Latest Intel processor could steal the ISSCC show

SAN FRANCISCO — Intel Corp. will come to the International Solid-State Circuits Conference this week with tips for reining in runaway power as chip integration rises, following up on the call to arms it sounded at last year's ISSCC. Intel technology executives last week briefed analysts on techniques applied in the McKinley processor architecture as well as on such speculative technologies as body biasing and a new nonvolatile memory that could displace flash in cell phones and other space-constrained portables.

"Once a geek, always a geek," Pat Gelsinger, Intel's chief technology officer, joked as he described the topics Intel would broach at the conference. Gelsinger's keynote address last year had warned that Moore's Law would not only advance silicon integration but also bring on exponential increases in power consumption. In addition to biasing techniques that achieve faster clocks and higher yields with lower voltage levels, Intel's technologists previewed a processor that would integrate 291 million transistors.

That device, code-named McKinley, has been sampling since last February and is slated to enter production around midyear, said Intel fellow John Crawford, director of the McKinley architecture project. Intel and co-developer Hewlett-Packard Co. will jointly present six papers at ISSCC, most of them revolving around McKinley's cache and circuit designs. The 3-Mbit Level 3 cache, for example, achieves 85 percent efficiency (compared with 70 percent for traditional cache designs) while consuming 20 percent less silicon area.

The 64-Gbits/second L2 cache bandwidth is up to 4x greater than that of proprietary RISC processors. The L1 cache — the one closest to the core — has a one-cycle latency that provides a 15 to 25 percent performance increase over typical, two- to three-cycle-latency designs. Elimination of load delay penalties simplifies compiler scheduling, Crawford said.

McKinley provides a 1.5x to 2x performance increase over the 64-bit Itanium architecture, Crawford said. Not all the boosts are due to the on-chip L3 cache: The bus width on McKinley (128 bits) is double that of other Itanium family members, and its transfer rate has been increased from 266 MHz to 400 MHz. Additional execution units more than compensate for a somewhat shorter instruction pipeline.

There is also better support for branch instructions and for concurrent load and store operations. Finally, the central core of McKinley will run at 1 GHz, an advance on the 800-MHz core of Itanium.
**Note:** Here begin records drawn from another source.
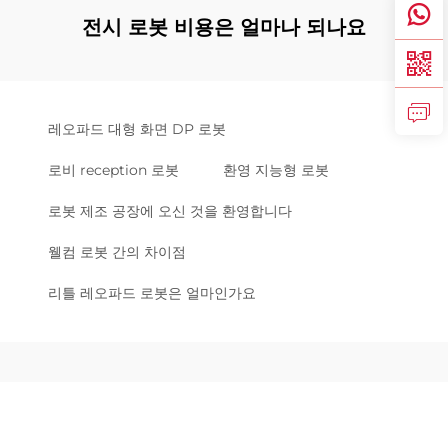
전시 로봇 비용은 얼마나 되나요
레오파드 대형 화면 DP 로봇
로비 reception 로봇
환영 지능형 로봇
로봇 제조 공장에 오신 것을 환영합니다
웰컴 로봇 간의 차이점
리틀 레오파드 로봇은 얼마인가요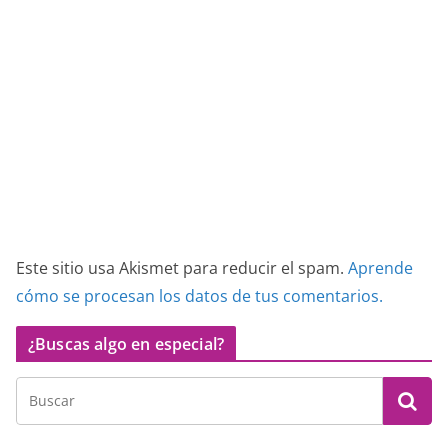
Este sitio usa Akismet para reducir el spam.
Aprende
cómo se procesan los datos de tus comentarios.
¿Buscas algo en especial?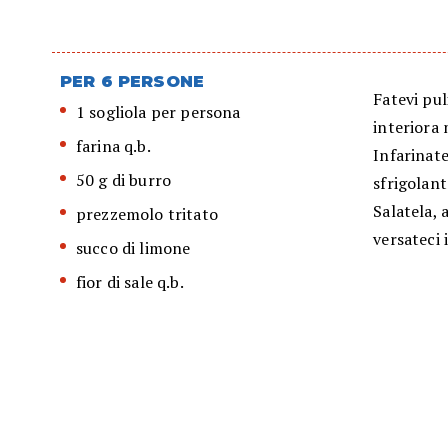
PER 6 PERSONE
Fatevi pul
1 sogliola per persona
interiora 
farina q.b.
Infarinate
50 g di burro
sfrigolant
Salatela, 
prezzemolo tritato
versateci 
succo di limone
fior di sale q.b.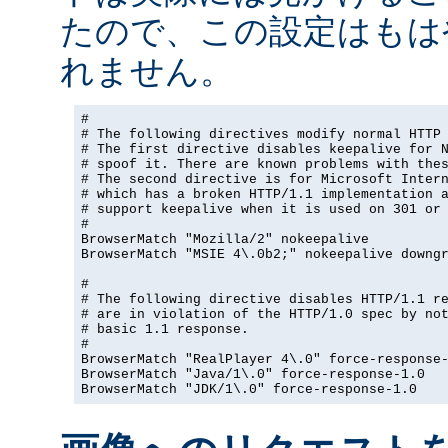
たので、この設定はもは
れません。
#

# The following directives modify normal HTTP 
# The first directive disables keepalive for N
# spoof it. There are known problems with thes
# The second directive is for Microsoft Intern
# which has a broken HTTP/1.1 implementation a
# support keepalive when it is used on 301 or 
#

BrowserMatch "Mozilla/2" nokeepalive

BrowserMatch "MSIE 4\.0b2;" nokeepalive downgr
#

# The following directive disables HTTP/1.1 re
# are in violation of the HTTP/1.0 spec by not
# basic 1.1 response.

#

BrowserMatch "RealPlayer 4\.0" force-response-
BrowserMatch "Java/1\.0" force-response-1.0

BrowserMatch "JDK/1\.0" force-response-1.0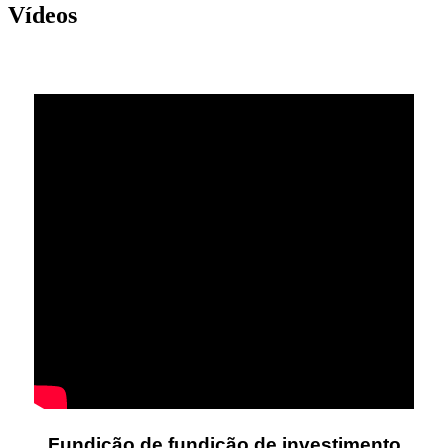
Vídeos
Fundição de fundição de investimento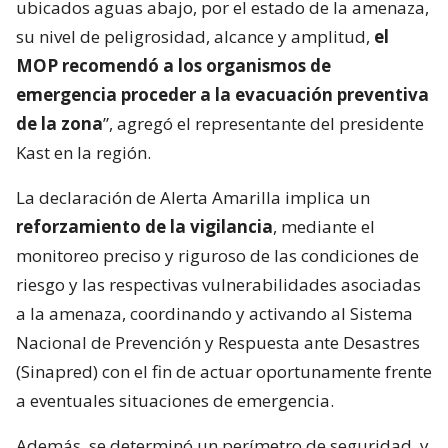
ubicados aguas abajo, por el estado de la amenaza,
su nivel de peligrosidad, alcance y amplitud,
el
MOP recomendó a los organismos de
emergencia proceder a la evacuación preventiva
de la zona
”, agregó el representante del presidente
Kast en la región.
La declaración de Alerta Amarilla implica un
reforzamiento de la vigilancia
, mediante el
monitoreo preciso y riguroso de las condiciones de
riesgo y las respectivas vulnerabilidades asociadas
a la amenaza, coordinando y activando al Sistema
Nacional de Prevención y Respuesta ante Desastres
(Sinapred) con el fin de actuar oportunamente frente
a eventuales situaciones de emergencia.
Además, se determinó un perímetro de seguridad, y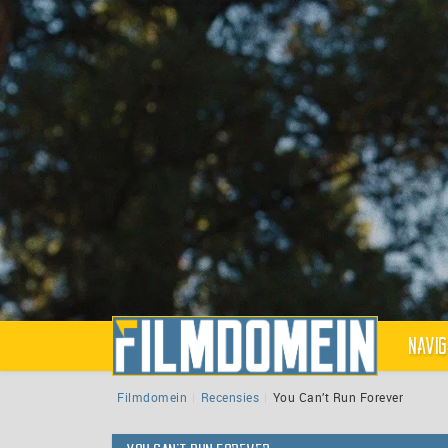
Navig
Filmdomein
Recensies
You Can’t Run Forever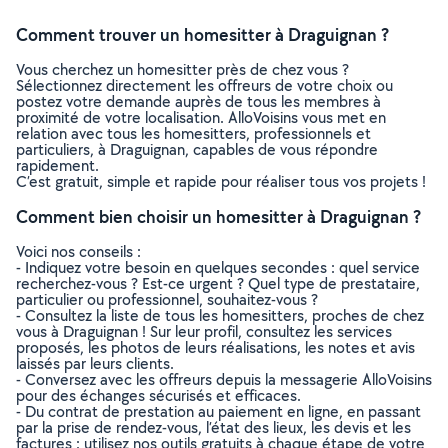
Comment trouver un homesitter à Draguignan ?
Vous cherchez un homesitter près de chez vous ?
Sélectionnez directement les offreurs de votre choix ou
postez votre demande auprès de tous les membres à
proximité de votre localisation. AlloVoisins vous met en
relation avec tous les homesitters, professionnels et
particuliers, à Draguignan, capables de vous répondre
rapidement.
C’est gratuit, simple et rapide pour réaliser tous vos projets !
Comment bien choisir un homesitter à Draguignan ?
Voici nos conseils :
- Indiquez votre besoin en quelques secondes : quel service
recherchez-vous ? Est-ce urgent ? Quel type de prestataire,
particulier ou professionnel, souhaitez-vous ?
- Consultez la liste de tous les homesitters, proches de chez
vous à Draguignan ! Sur leur profil, consultez les services
proposés, les photos de leurs réalisations, les notes et avis
laissés par leurs clients.
- Conversez avec les offreurs depuis la messagerie AlloVoisins
pour des échanges sécurisés et efficaces.
- Du contrat de prestation au paiement en ligne, en passant
par la prise de rendez-vous, l’état des lieux, les devis et les
factures : utilisez nos outils gratuits à chaque étape de votre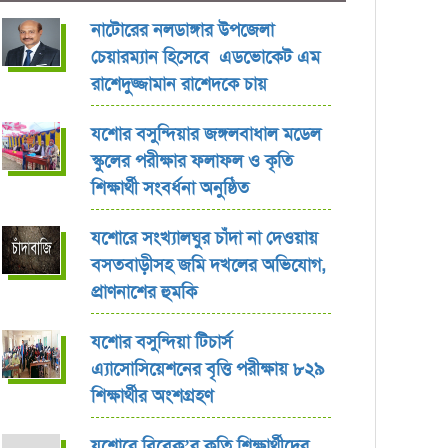
নাটোরের নলডাঙ্গার উপজেলা
চেয়ারম্যান হিসেবে এডভোকেট এম
রাশেদুজ্জামান রাশেদকে চায়
যশোর বসুন্দিয়ার জঙ্গলবাধাল মডেল
স্কুলের পরীক্ষার ফলাফল ও কৃতি
শিক্ষার্থী সংবর্ধনা অনুষ্ঠিত
যশোরে সংখ্যালঘুর চাঁদা না দেওয়ায়
বসতবাড়ীসহ জমি দখলের অভিযোগ,
প্রাণনাশের হুমকি
যশোর বসুন্দিয়া টিচার্স
এ্যাসোসিয়েশনের বৃত্তি পরীক্ষায় ৮২৯
শিক্ষার্থীর অংশগ্রহণ
যশোরে বিবেক’র কৃতি শিক্ষার্থীদের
Separately, Intel's work on body bias techniques — performed in conjunction with the Massachusetts Institute of Technology — may have a profound effect on semiconductor manufacture.

Manufacturers have long known that the n- or p-well tub in which a CMOS transistor sits can form a diode (a conductive path) to the bottom of the chip. Ordinarily, that body diode forms a blocking function, but researchers have observed interesting effects when the diode is tweaked or biased with small amounts of current.

As explained by Justin Rattner, Intel Fellow and director of Microprocessor Research at Intel Labs, body bias techniques can raise the performance of the surface transistor while letting it operate at low voltage levels. As will be reported at ISSCC this week, Intel discovered that a 450-millivolt forward bias on a 1-GHz device could reduce power consumption by as much as 23 percent. The 1-GHz test chip operated well at 1.1 V, Rattner said.

The same device, operated without bias, required 1.25 V to get it to clock at 1 GHz.

Most dramatic were the effects of biasing on manufacturing yields. Presumably, dead transistors would spring to life with a little body bias. Thus, wafer yields approached 100 percent with certain performance targets.

In products, body bias could be adaptive and self-adjusting, Rattner said. While extra circuitry would be required to apply the bias, he estimated that it would take up no more than an extra 1 or 2 percent of the die area.

Intel used a 5-GHz, 32-bit integer math core to have what Rattner called a "processor-level look" at the bias technology. But it may be years (with the advent of 90- or 60-nm technology) before full-blown processors would run at that speed.

Equally as speculative is a nonvolatile memory being studied as a replacement for flash. The ovonics unified memory uses a polycrystalline chalcogenide layer to retain impressions (or bits) burned in by a resistive heater element, said Stefan Lai, vice president and co-director of Intel's California Technology and Manufacturing group. The chalcogenic layer combines germanium, antimony and tellurium, allowing memory impressions can be rewritten several thousand times.

Intel had reported on these experiments at IEDM in December. The current ISSCC presentation reports on attempts to build a 4-Mbit memory device with the new memory technology. Intel is pleased with the density and foresees compatibility with 0.13-micron manufacturing processes, Lai said.

The drawback for now is current consumption, which exceeds 1 milliamp per cell on 0.18-micron geometries.